Ummmm…where can I get me one???? Ack I need shiny raven feathers, and I need them now.
pic via Facehunter
It is nearly impossible for me to find a perfume. Most perfumes make me dizzy, and my nose basically doesn’t exist. When people talk about top notes of this blah blah blah I just get confused. I only know if I like something or not when I smell it, and I tend to like things that don’t really “smell”, which is probably why I’ve never found a perfume I really, reallllly wanted to wear. But I’m really intrigued by Six Scents, a collaboration between 6 awesome designers and 6 cool perfumers. The boxes are super cool, my favorite being (of course) Gareth Pugh’s “Diagonal” box, but after reading the descriptions, I think I’d like the smell of Preen’s “Teen Spirit” scent best (plus how hilarious is it that they called it Teen Spirit!?! It smells like teen spirit! Bwahahaha!). Or Bernard Willhelm’s “Wicken 3000″, because it sounds light and airy. I wouldn’t be able to tell unless I actually smelled them, which is pretty much impossible, since it doesn’t seem like they’re sold anywhere near me. Muuurrrrr. Want to smellll!
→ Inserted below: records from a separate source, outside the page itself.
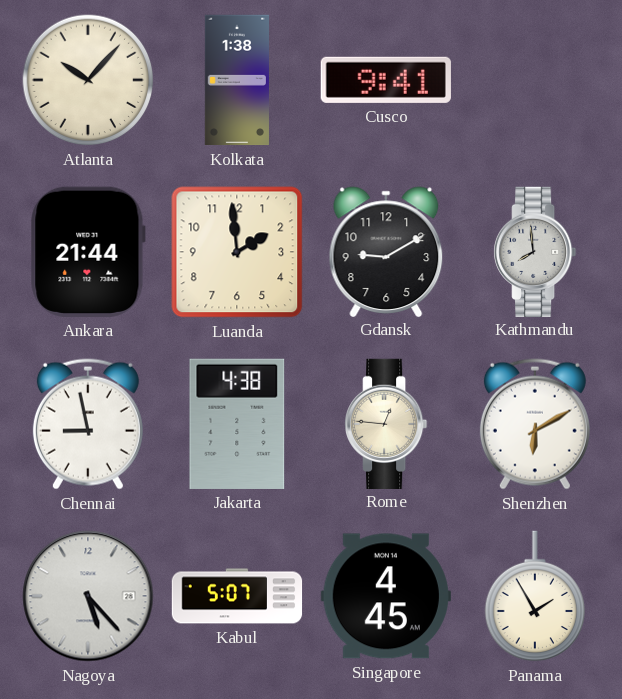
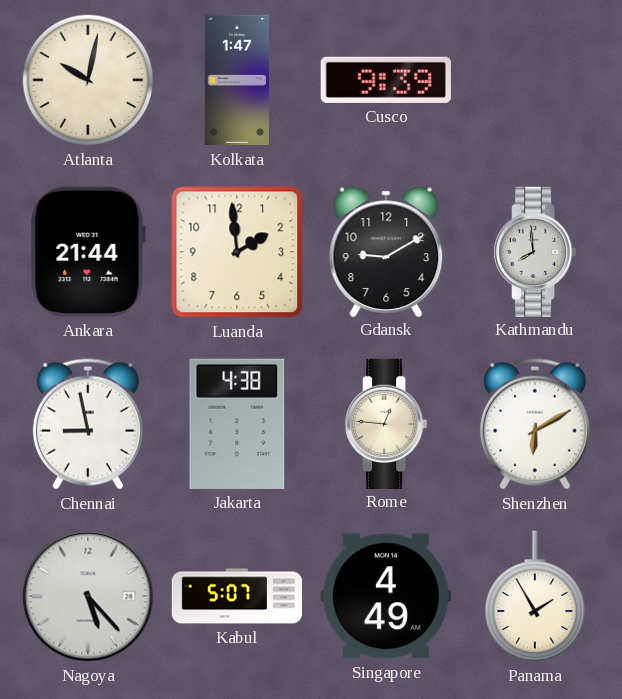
Atlanta: 10:07 -> 10:02
Kolkata: 1:38 -> 1:47
Cusco: 9:41 -> 9:39
Singapore: 4:45 -> 4:49
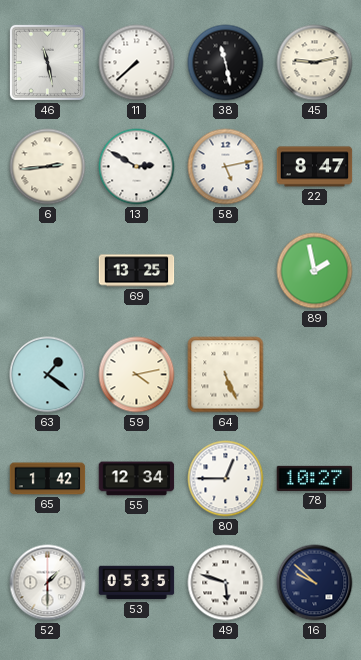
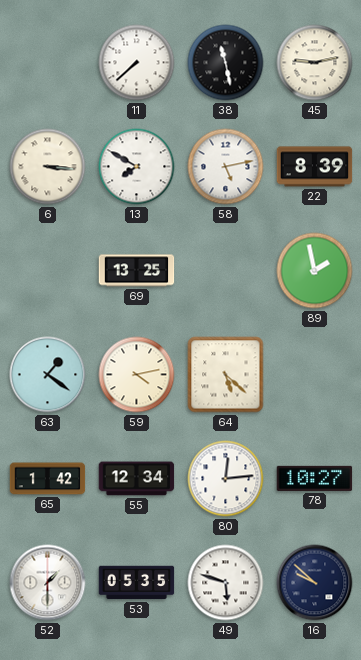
46: 11:28 -> none
6: 2:44 -> 3:16
13: 2:50 -> 7:50
22: 8:47 -> 8:39
64: 5:26 -> 5:22
80: 12:45 -> 12:14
Damnsits! Susie got the Miu Miu shoes I’ve had my eye (and grubby little hands) on! Waaaaa jealousy. Oh materialism…
NASA’s Astronomy Picture of the Day (ok, so it’s yesterday’s picture of the day). I never get tired of looking at pictures of space. I’m completely mesmerized by nebulas, stars, galaxies. Also I’m secretly a dork, so reading and thinking about how things like the Crab Pulsar were formed makes me really excited. The neutron star at the center is only the size of a CITY but it’s got more mass than the Sun! It went supernova a thousand years ago!!!! SO COOOOOL. It makes me want to wear electric blue and black. How amazing would a wispy blue pattern like this be??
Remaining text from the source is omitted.